A.R.S. § 23-1061, subsec. A and Rule 11 of the Rules of the Arizona Industrial Commission both require that the physician inform the injured employee of that employee's rights and give necessary assistance in making application for compensation. We know of no exceptions to the one year statute arising out of the ignorance of the injured workman even if that lack of knowledge arises out of the failure of the doctor, or the failure of the employer, to advise the injured petitioner of the right to make a claim for industrial compensation. The action of the Industrial Commission in 1966 in forwarding to her the Petition and Application for Readjustment or Reopening did not have the effect of curing the jurisdictional defect. In the case now under consideration, the Industrial Commission made an affirmative finding of lack of jurisdiction by reason of the failure to file the claim as required by law.
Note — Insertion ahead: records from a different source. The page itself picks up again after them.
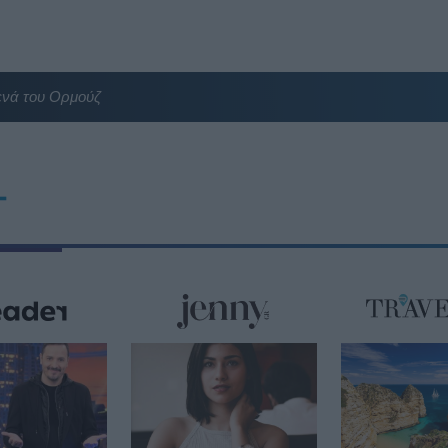
ενά του Ορμούζ
T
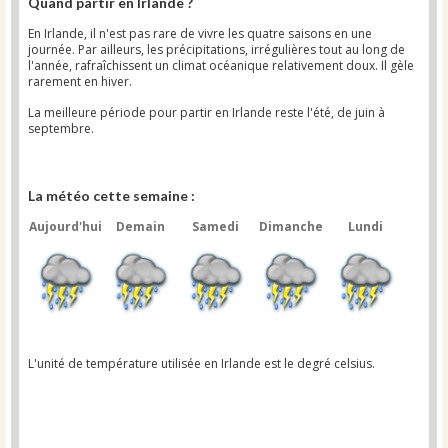
Quand partir en Irlande ?
En Irlande, il n'est pas rare de vivre les quatre saisons en une
journée. Par ailleurs, les précipitations, irrégulières tout au long de
l'année, rafraîchissent un climat océanique relativement doux. Il gèle
rarement en hiver.
La meilleure période pour partir en Irlande reste l'été, de juin à
septembre.
La météo cette semaine :
Aujourd'hui
Demain
Samedi
Dimanche
Lundi
L'unité de température utilisée en Irlande est le degré celsius.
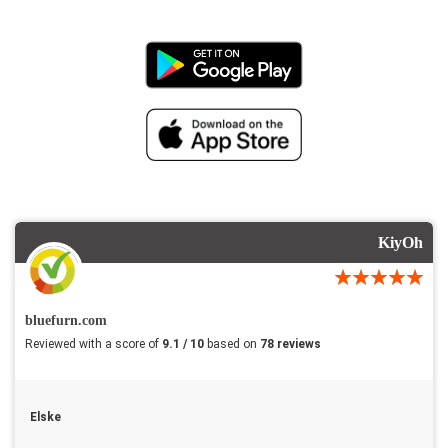
KiyOh
bluefurn.com
Reviewed with a score of
9.1 / 10
based on
78 reviews
Elske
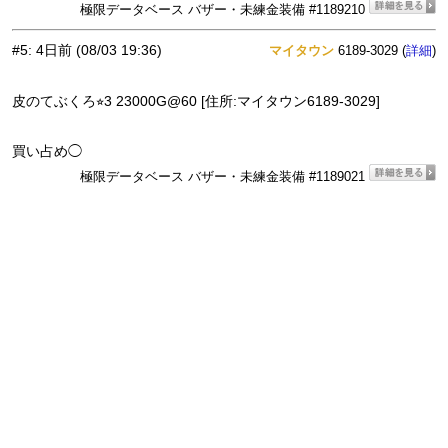
極限データベース バザー・未練金装備 #1189210
#5
:
4日前
(08/03 19:36)
マイタウン
6189-3029 (
)
詳細
皮のてぶくろ⭐︎3 23000G@60 [住所:マイタウン6189-3029]
買い占め◯
極限データベース バザー・未練金装備 #1189021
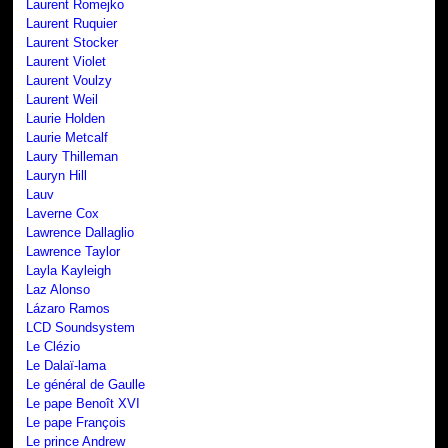
Laurent Romejko
Laurent Ruquier
Laurent Stocker
Laurent Violet
Laurent Voulzy
Laurent Weil
Laurie Holden
Laurie Metcalf
Laury Thilleman
Lauryn Hill
Lauv
Laverne Cox
Lawrence Dallaglio
Lawrence Taylor
Layla Kayleigh
Laz Alonso
Lázaro Ramos
LCD Soundsystem
Le Clézio
Le Dalaï-lama
Le général de Gaulle
Le pape Benoît XVI
Le pape François
Le prince Andrew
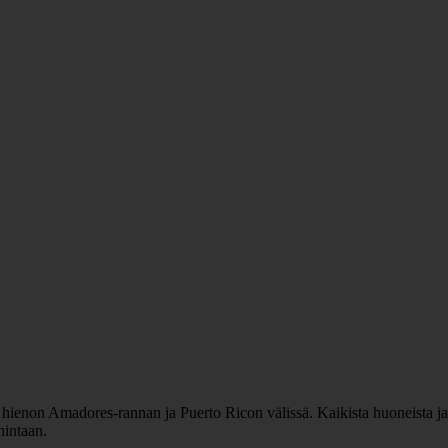
lla hienon Amadores-rannan ja Puerto Ricon välissä. Kaikista huoneista j
 hintaan.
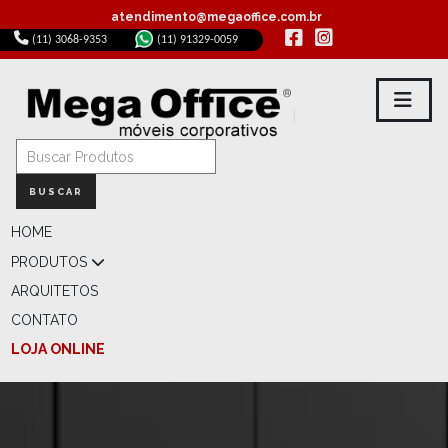
atendimento@megaoffice.com.br
(11) 3068-9353
(11) 91329-0059
BUSCAR
HOME
PRODUTOS
ARQUITETOS
CONTATO
LOJA ONLINE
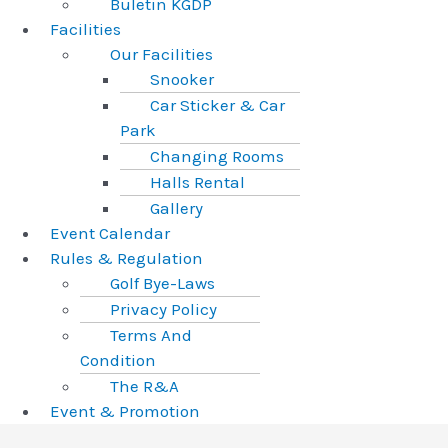
Buletin KGDP
Facilities
Our Facilities
Snooker
Car Sticker & Car
Park
Changing Rooms
Halls Rental
Gallery
Event Calendar
Rules & Regulation
Golf Bye-Laws
Privacy Policy
Terms And
Condition
The R&A
Event & Promotion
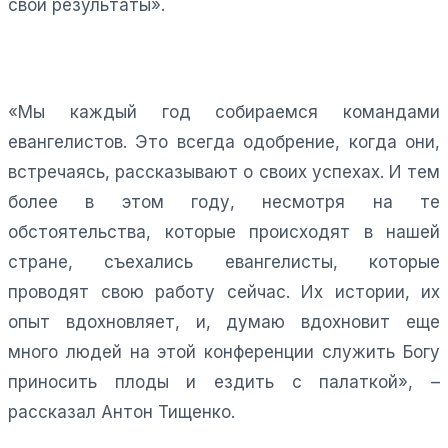
свои результаты».
«Мы каждый год собираемся командами
евангелистов. Это всегда одобрение, когда они,
встречаясь, рассказывают о своих успехах. И тем
более в этом году, несмотря на те
обстоятельства, которые происходят в нашей
стране, съехались евангелисты, которые
проводят свою работу сейчас. Их истории, их
опыт вдохновляет, и, думаю вдохновит еще
много людей на этой конференции служить Богу
приносить плоды и ездить с палаткой», –
рассказал Антон Тищенко.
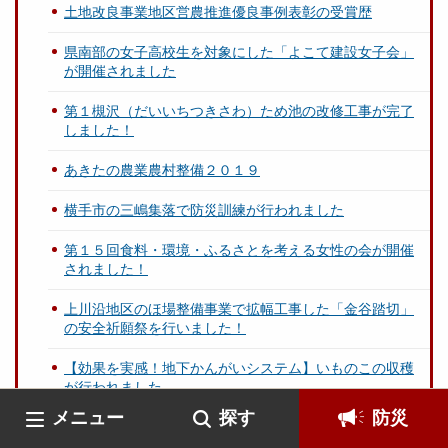
土地改良事業地区営農推進優良事例表彰の受賞歴
県南部の女子高校生を対象にした「よこて建設女子会」
が開催されました
第１槻沢（だいいちつきさわ）ため池の改修工事が完了
しました！
あきたの農業農村整備２０１９
横手市の三嶋集落で防災訓練が行われました
第１５回食料・環境・ふるさとを考える女性の会が開催
されました！
上川沿地区のほ場整備事業で拡幅工事した「金谷踏切」
の安全祈願祭を行いました！
【効果を実感！地下かんがいシステム】いものこの収穫
が行われました
メニュー
探す
防災
地下かんがいシステムの現地勉強会を開催しました！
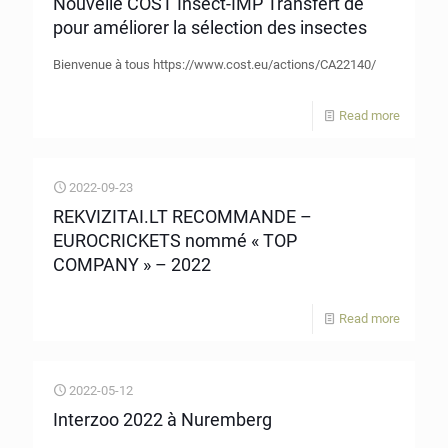
Nouvelle COST Insect-IMP Transfert de
pour améliorer la sélection des insectes
Bienvenue à tous https://www.cost.eu/actions/CA22140/
Read more
2022-09-23
REKVIZITAI.LT RECOMMANDE –
EUROCRICKETS nommé « TOP
COMPANY » – 2022
Read more
2022-05-12
Interzoo 2022 à Nuremberg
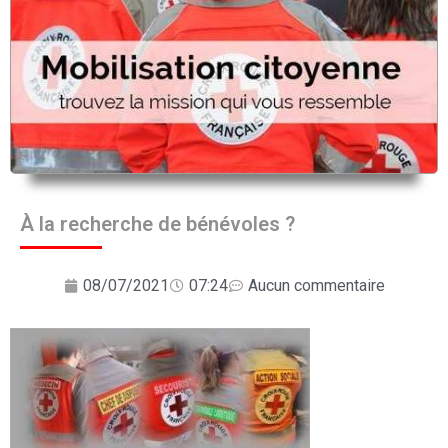
À la recherche de bénévoles ?
08/07/2021
07:24
Aucun commentaire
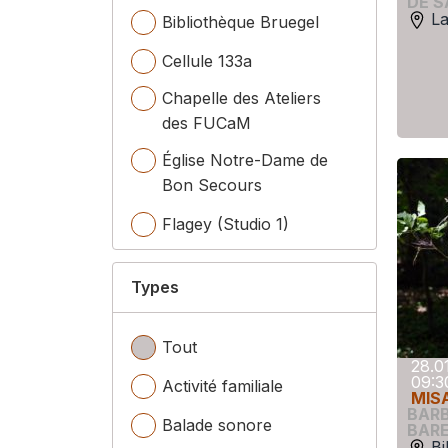
DE S
La
Bibliothèque Bruegel
Cellule 133a
Chapelle des Ateliers
des FUCaM
Église Notre-Dame de
Bon Secours
Flagey (Studio 1)
Flagey (Studio 2)
Types
Flagey (Studio Agnès
Varda)
Tout
Grambacht (Malines)
28.0
09:3
Activité familiale
MISA
L'Alba
LaVallée
BAR
Balade sonore
BAR
Le Botanique (Rotonde)
Bi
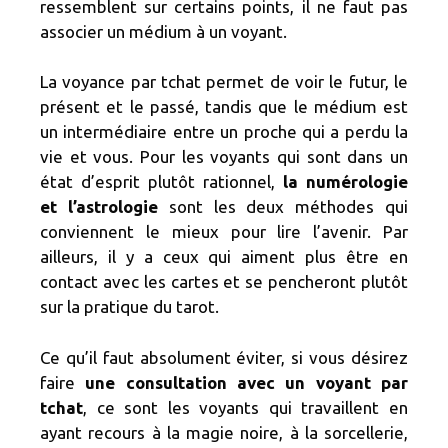
ressemblent sur certains points, il ne faut pas
associer un médium à un voyant.
La voyance par tchat permet de voir le futur, le
présent et le passé, tandis que le médium est
un intermédiaire entre un proche qui a perdu la
vie et vous. Pour les voyants qui sont dans un
état d’esprit plutôt rationnel,
la numérologie
et l’astrologie
sont les deux méthodes qui
conviennent le mieux pour lire l’avenir. Par
ailleurs, il y a ceux qui aiment plus être en
contact avec les cartes et se pencheront plutôt
sur la pratique du tarot.
Ce qu’il faut absolument éviter, si vous désirez
faire
une consultation avec un voyant par
tchat
, ce sont les voyants qui travaillent en
ayant recours à la magie noire, à la sorcellerie,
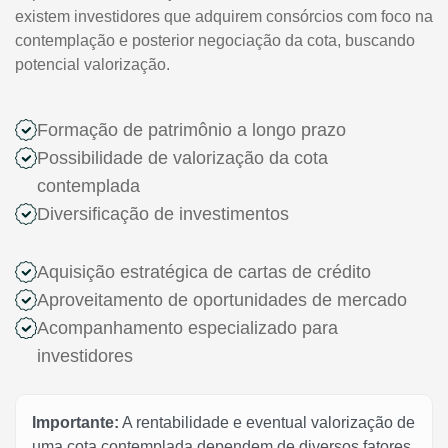
existem investidores que adquirem consórcios com foco na
contemplação e posterior negociação da cota, buscando
potencial valorização.
Formação de patrimônio a longo prazo
Possibilidade de valorização da cota
contemplada
Diversificação de investimentos
Aquisição estratégica de cartas de crédito
Aproveitamento de oportunidades de mercado
Acompanhamento especializado para
investidores
Importante:
A rentabilidade e eventual valorização de
uma cota contemplada dependem de diversos fatores,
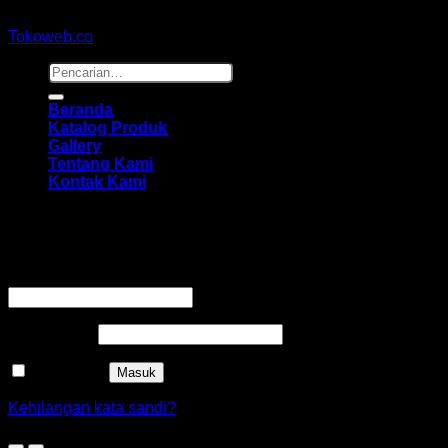
Copyright 2026 ©
hidayahmebelfurniture.net
Designed By
Tokoweb.co
Pencarian
untuk:
Beranda
Katalog Produk
Gallery
Tentang Kami
Kontak Kami
Masuk
Wajib
Nama pengguna atau alamat email
*
Wajib
Kata sandi
*
Ingat saya
Masuk
Kehilangan kata sandi?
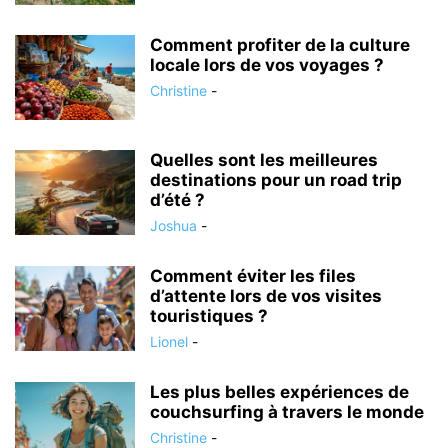
Comment profiter de la culture
locale lors de vos voyages ?
Christine
-
Quelles sont les meilleures
destinations pour un road trip
d’été ?
Joshua
-
Comment éviter les files
d’attente lors de vos visites
touristiques ?
Lionel
-
Les plus belles expériences de
couchsurfing à travers le monde
Christine
-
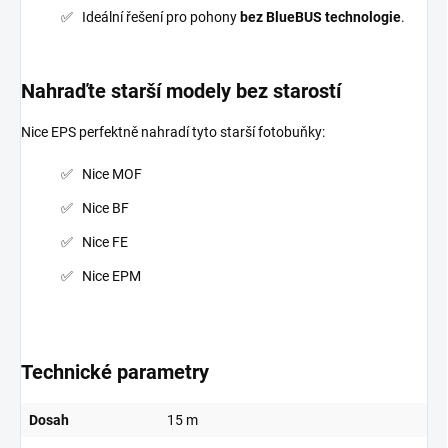
Ideální řešení pro pohony
bez BlueBUS technologie
.
Nahraďte starší modely bez starostí
Nice EPS perfektně nahradí tyto starší fotobuňky:
Nice MOF
Nice BF
Nice FE
Nice EPM
Technické parametry
Dosah
15 m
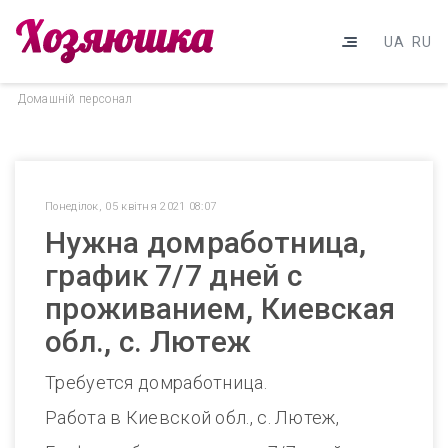
UA
RU
Домашнiй персонал
Понеділок, 05 квітня 2021 08:07
Нужна домработница,
график 7/7 дней с
проживанием, Киевская
обл., с. Лютеж
Требуется домработница.
Работа в Киевской обл., с. Лютеж,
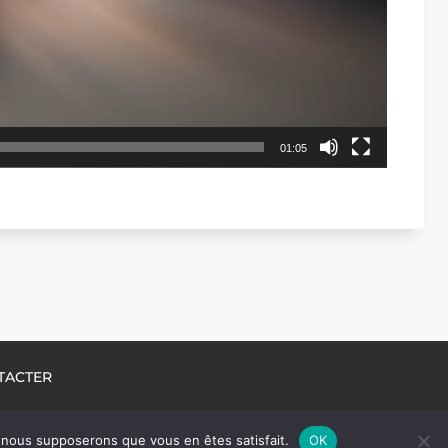
01:05
TACTER
e, nous supposerons que vous en êtes satisfait.
OK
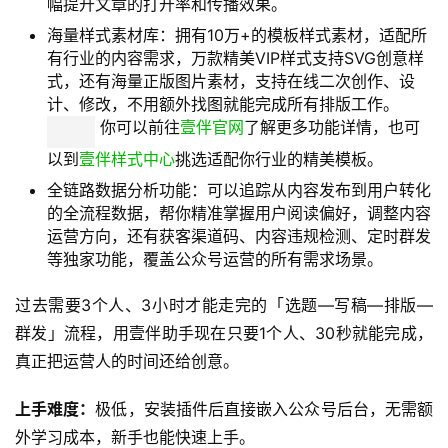
AI一键排版：30秒就能完成专业级的公众号排版，支
持Word、Markdown等多种格式的内容导入，无需手
动调整行间距、字体、段落格式，导入后一键就能生成
统一风格的排版内容。同时还配备AI标题评分功能，基
于海量爆款内容数据深度学习评估标题吸引力，还有AI
图文诊断功能，智能检测文章质量并提供优化建议，大
幅提升文章的打开率和传播效果。
海量样式素材库：拥有10万+的模板样式素材，适配所
有行业的内容需求，万款精美VIP样式支持SVG创意样
式，还有海量正版图片素材，支持在线二次创作、设
计、修改，不用额外找图就能完成所有排版工作。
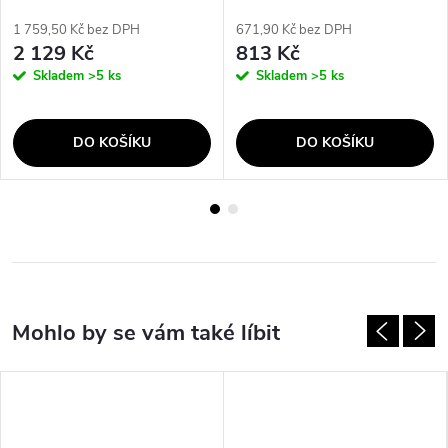
1 759,50 Kč bez DPH
671,90 Kč bez DPH
2 129 Kč
813 Kč
Skladem
>5 ks
Skladem
>5 ks
DO KOŠÍKU
DO KOŠÍKU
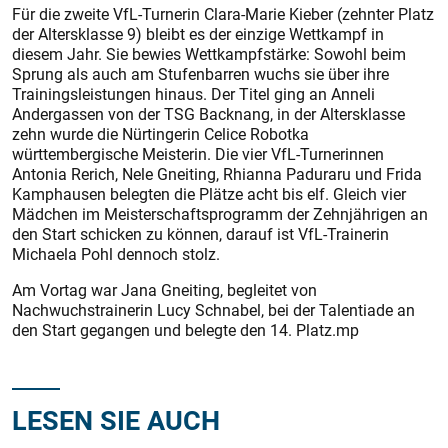
Für die zweite VfL-Turnerin Clara-Marie Kieber (zehnter Platz
der Altersklasse 9) bleibt es der einzige Wettkampf in
diesem Jahr. Sie bewies Wettkampfstärke: Sowohl beim
Sprung als auch am Stufenbarren wuchs sie über ihre
Trainingsleistungen hinaus. Der Titel ging an Anneli
Andergassen von der TSG Backnang, in der Altersklasse
zehn wurde die Nürtingerin Celice Robotka
württembergische Meisterin. Die vier VfL-Turnerinnen
Antonia Rerich, Nele Gneiting, Rhianna Paduraru und Frida
Kamphausen belegten die Plätze acht bis elf. Gleich vier
Mädchen im Meisterschaftsprogramm der Zehnjährigen an
den Start schicken zu können, darauf ist VfL-Trainerin
Michaela Pohl dennoch stolz.
Am Vortag war Jana Gneiting, begleitet von
Nachwuchstrainerin Lucy Schnabel, bei der Talentiade an
den Start gegangen und belegte den 14. Platz.mp
LESEN SIE AUCH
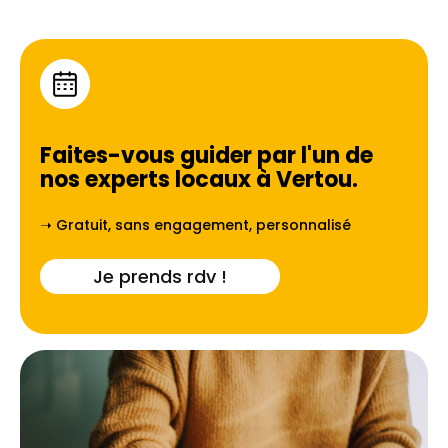
Faites-vous guider par l'un de
nos experts locaux à
Vertou
.
➝ Gratuit, sans engagement, personnalisé
Je prends rdv !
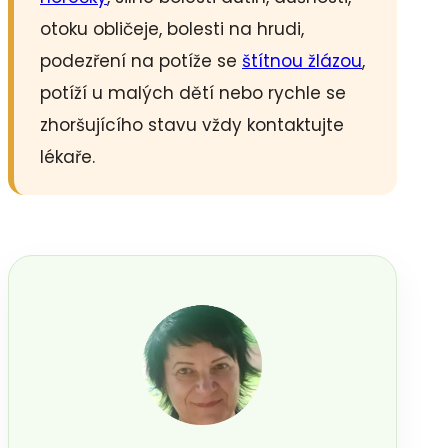
otoku obličeje, bolesti na hrudi,
podezření na potíže se
štítnou žlázou
,
potíží u malých dětí nebo rychle se
zhoršujícího stavu vždy kontaktujte
lékaře.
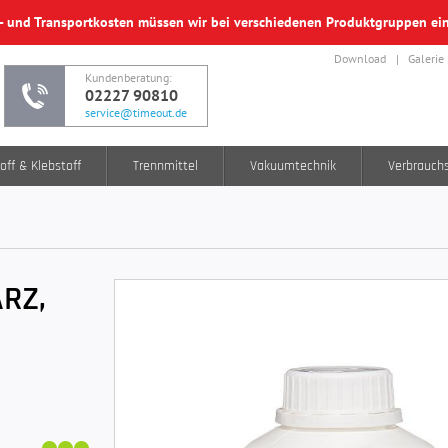
f- und Transportkosten müssen wir bei verschiedenen Produktgruppen e
Download
Galerie
Kundenberatung:
02227 90810
service@timeout.de
off & Klebstoff
Trennmittel
Vakuumtechnik
Verbrauch
RZ,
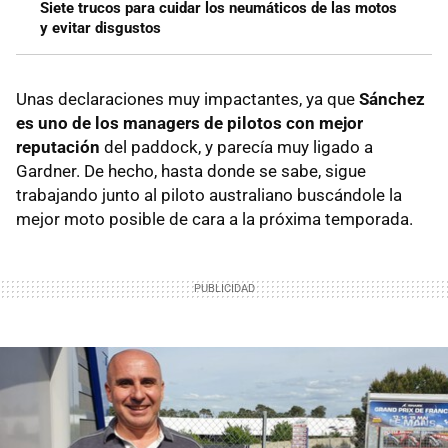
Siete trucos para cuidar los neumáticos de las motos
y evitar disgustos
Unas declaraciones muy impactantes, ya que
Sánchez
es uno de los managers de pilotos con mejor
reputación
del paddock, y parecía muy ligado a
Gardner. De hecho, hasta donde se sabe, sigue
trabajando junto al piloto australiano buscándole la
mejor moto posible de cara a la próxima temporada.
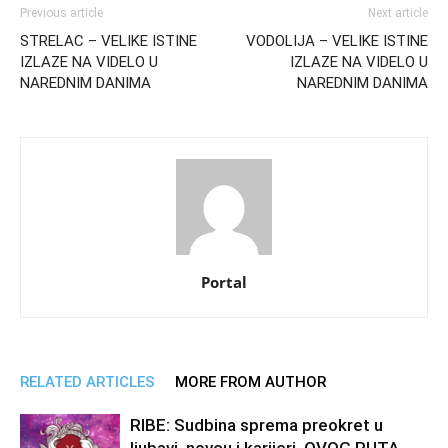
Previous article
Next article
STRELAC – VELIKE ISTINE
VODOLIJA – VELIKE ISTINE
IZLAZE NA VIDELO U
IZLAZE NA VIDELO U
NAREDNIM DANIMA
NAREDNIM DANIMA
Portal
RELATED ARTICLES
MORE FROM AUTHOR
RIBE: Sudbina sprema preokret u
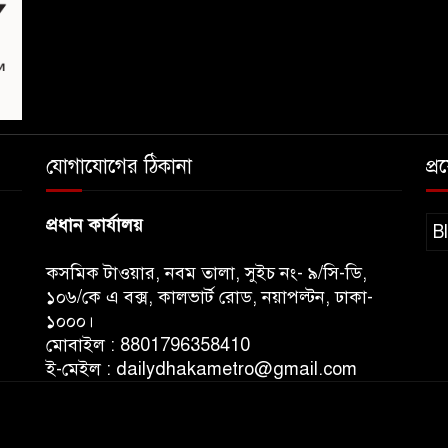
যোগাযোগের ঠিকানা
প্
প্রধান কার্যালয়
B
কসমিক টাওয়ার, নবম তালা, সুইচ নং- ৯/সি-ডি,
১০৬/কে এ বক্স, কালভার্ট রোড, নয়াপল্টন, ঢাকা-
১০০০।
মোবাইল : 8801796358410
ই-মেইল : dailydhakametro@gmail.com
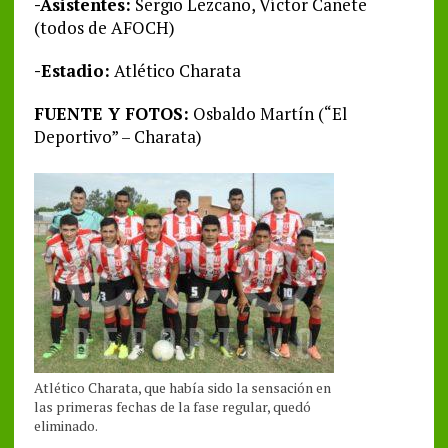
-Asistentes:
Sergio Lezcano, Víctor Cañete
(todos de AFOCH)
-Estadio:
Atlético Charata
FUENTE Y FOTOS:
Osbaldo Martín (“El
Deportivo” – Charata)
Atlético Charata, que había sido la sensación en
las primeras fechas de la fase regular, quedó
eliminado.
The Industrial Commission also made a finding of an absence of a causal relationship between the injury of January 1964 and the injured disc discovered in November 1964. The petitioner urges that she was not given proper consideration at the November 1966 hearing, a hearing which she attended without counsel. A review of the transcript of the hearing indicates that the hearing finally resolved itself into a conference or discussion between the referee, the petitioner, the Tucson doctor and the attorney for the fund. The evidence adduced at the hearing, together with other communications in the file, including communications from the Kansas physician, sustained the award of no causal relationship.

In our opinion the award must be affirmed whether on the jurisdictional ground or on the basis of an absence of proof of the causal relationship.

Award affirmed.

CAMERON, C.J., and DONOFRIO, J., concur.